**WHAT IS NEEDED:**
If a line of the data below holds the word "baitoan", list it.

**PROVIDED DATA:**
◆ ◆ ◆ ◆

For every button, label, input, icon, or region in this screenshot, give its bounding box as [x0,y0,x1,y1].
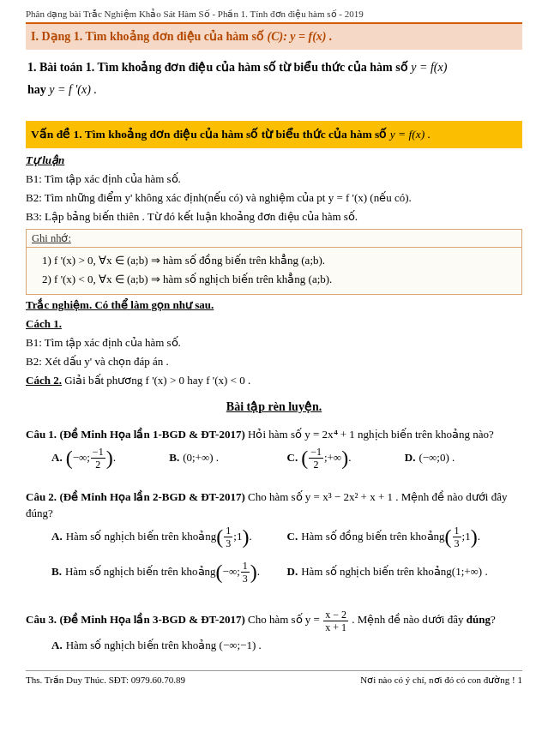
section-dang-1: I. Dạng 1. Tìm khoảng đơn điệu của hàm s… [26,24,522,50]
question-3: Câu 3. (Đề Minh Họa lần 3-BGD & ĐT-2017)… [26,609,522,633]
q1-source: (Đề Minh Họa lần 1-BGD & ĐT-2017) [59,428,244,441]
vande-label: Vấn đề 1. Tìm khoảng đơn điệu của hàm số… [31,128,390,141]
tuluan-label: Tự luận [26,153,522,167]
choice-letter: C. [287,450,298,465]
q2-a-num: 1 [224,525,232,537]
choice-letter: D. [287,564,298,579]
tuluan-b1: B1: Tìm tập xác định của hàm số. [26,172,522,186]
ghinho-body: 1) f '(x) > 0, ∀x ∈ (a;b) ⇒ hàm số đồng … [26,247,522,295]
baitoan-f2: y = f '(x) . [49,83,97,96]
q3-num: Câu 3. [26,613,57,626]
q3-choices: A. Hàm số nghịch biến trên khoảng (−∞;−1… [51,638,522,653]
q2-choice-c: C. Hàm số đồng biến trên khoảng (13;1). [287,525,523,549]
q1-c-right: ;+∞ [324,450,341,465]
baitoan-label: 1. Bài toán 1. Tìm khoảng đơn điệu của h… [27,61,411,74]
q3-dung: đúng [467,613,491,626]
choice-letter: A. [51,450,63,465]
question-1: Câu 1. (Đề Minh Họa lần 1-BGD & ĐT-2017)… [26,426,522,443]
baitoan-1: 1. Bài toán 1. Tìm khoảng đơn điệu của h… [26,50,522,106]
ghinho-item-1: 1) f '(x) > 0, ∀x ∈ (a;b) ⇒ hàm số đồng … [42,251,516,270]
q1-choice-c: C. (−12;+∞). [287,447,405,470]
q1-choice-a: A. (−∞;−12). [51,447,169,470]
exercise-heading: Bài tập rèn luyện. [26,399,522,414]
cach2-line: Cách 2. Giải bất phương f '(x) > 0 hay f… [26,374,522,387]
q2-a-den: 3 [224,537,232,549]
cach1-label: Cách 1. [26,317,522,331]
page-footer: Ths. Trần Duy Thúc. SĐT: 0979.60.70.89 N… [26,670,522,686]
q1-choices: A. (−∞;−12). B. (0;+∞) . C. (−12;+∞). D.… [51,447,522,475]
dang-formula: (C): y = f(x) . [267,30,332,43]
choice-letter: B. [169,450,179,465]
q1-b: (0;+∞) . [183,450,219,465]
q1-choice-d: D. (−∞;0) . [405,447,522,470]
q2-a-pre: Hàm số nghịch biến trên khoảng [66,529,217,544]
q2-b-den: 3 [241,573,250,584]
q2-choice-a: A. Hàm số nghịch biến trên khoảng (13;1)… [51,525,287,549]
q2-source: (Đề Minh Họa lần 2-BGD & ĐT-2017) [59,490,244,503]
vande-formula: y = f(x) . [390,128,431,141]
q2-c-pre: Hàm số đồng biến trên khoảng [301,529,444,544]
ghinho-item-2: 2) f '(x) < 0, ∀x ∈ (a;b) ⇒ hàm số nghịc… [42,270,516,289]
dang-label: I. Dạng 1. Tìm khoảng đơn điệu của hàm s… [31,30,267,43]
tuluan-b2: B2: Tìm những điểm y' không xác định(nếu… [26,191,522,205]
baitoan-hay: hay [27,83,49,96]
q2-b-num: 1 [241,561,250,573]
choice-letter: D. [405,450,416,465]
cach1-b2: B2: Xét dấu y' và chọn đáp án . [26,355,522,369]
q2-b-left: −∞; [223,564,240,579]
footer-right: Nơi nào có ý chí, nơi đó có con đường ! … [360,675,522,686]
q2-d-interval: (1;+∞) . [452,564,488,579]
q3-tail: ? [491,613,496,626]
q2-choice-b: B. Hàm số nghịch biến trên khoảng (−∞;13… [51,561,287,584]
q1-d: (−∞;0) . [419,450,455,465]
cach2-text: Giải bất phương f '(x) > 0 hay f '(x) < … [62,374,250,387]
page-header: Phân dạng bài Trắc Nghiệm Khảo Sát Hàm S… [26,9,522,20]
q2-c-den: 3 [453,537,461,549]
q3-text-pre: Cho hàm số y = [245,613,322,626]
q3-text-post: . Mệnh đề nào dưới đây [349,613,467,626]
q2-c-num: 1 [453,525,461,537]
q3-source: (Đề Minh Họa lần 3-BGD & ĐT-2017) [59,613,244,626]
q2-choices: A. Hàm số nghịch biến trên khoảng (13;1)… [51,525,522,596]
q2-c-right: ;1 [462,529,471,544]
vande-1: Vấn đề 1. Tìm khoảng đơn điệu của hàm số… [26,121,522,148]
q1-c-num: −1 [309,447,323,459]
q3-frac-den: x + 1 [323,621,348,633]
choice-letter: A. [51,529,63,544]
q1-a-den: 2 [93,459,102,470]
q1-c-den: 2 [312,459,321,470]
q1-a-left: −∞; [73,450,90,465]
choice-letter: B. [51,564,62,579]
q2-a-right: ;1 [233,529,242,544]
tuluan-b3: B3: Lập bảng biến thiên . Từ đó kết luận… [26,210,522,224]
q1-num: Câu 1. [26,428,57,441]
footer-left: Ths. Trần Duy Thúc. SĐT: 0979.60.70.89 [26,675,185,686]
q2-num: Câu 2. [26,490,57,503]
tracnghiem-heading: Trắc nghiệm. Có thể làm gọn như sau. [26,298,522,312]
question-2: Câu 2. (Đề Minh Họa lần 2-BGD & ĐT-2017)… [26,489,522,522]
q2-b-pre: Hàm số nghịch biến trên khoảng [65,564,216,579]
q2-choice-d: D. Hàm số nghịch biến trên khoảng (1;+∞)… [287,561,523,584]
q3-choice-a: A. Hàm số nghịch biến trên khoảng (−∞;−1… [51,638,522,653]
q3-a: Hàm số nghịch biến trên khoảng (−∞;−1) . [66,638,262,653]
cach2-label: Cách 2. [26,374,62,387]
ghinho-title: Ghi nhớ: [26,229,522,247]
q1-choice-b: B. (0;+∞) . [169,447,286,470]
q1-text: Hỏi hàm số y = 2x⁴ + 1 nghịch biến trên … [245,428,494,441]
choice-letter: C. [287,529,298,544]
q1-a-num: −1 [91,447,105,459]
cach1-b1: B1: Tìm tập xác định của hàm số. [26,336,522,350]
choice-letter: A. [51,638,63,653]
q2-d-pre: Hàm số nghịch biến trên khoảng [301,564,452,579]
q3-frac-num: x − 2 [323,609,348,621]
baitoan-f1: y = f(x) [411,61,447,74]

◆ ◆ ◆ ◆

**WRITTEN ANSWER:**
baitoan-f2: y = f '(x) . [49,83,97,96]
baitoan-label: 1. Bài toán 1. Tìm khoảng đơn điệu của h… [27,61,411,74]
baitoan-1: 1. Bài toán 1. Tìm khoảng đơn điệu của h… [26,50,522,106]
baitoan-hay: hay [27,83,49,96]
baitoan-f1: y = f(x) [411,61,447,74]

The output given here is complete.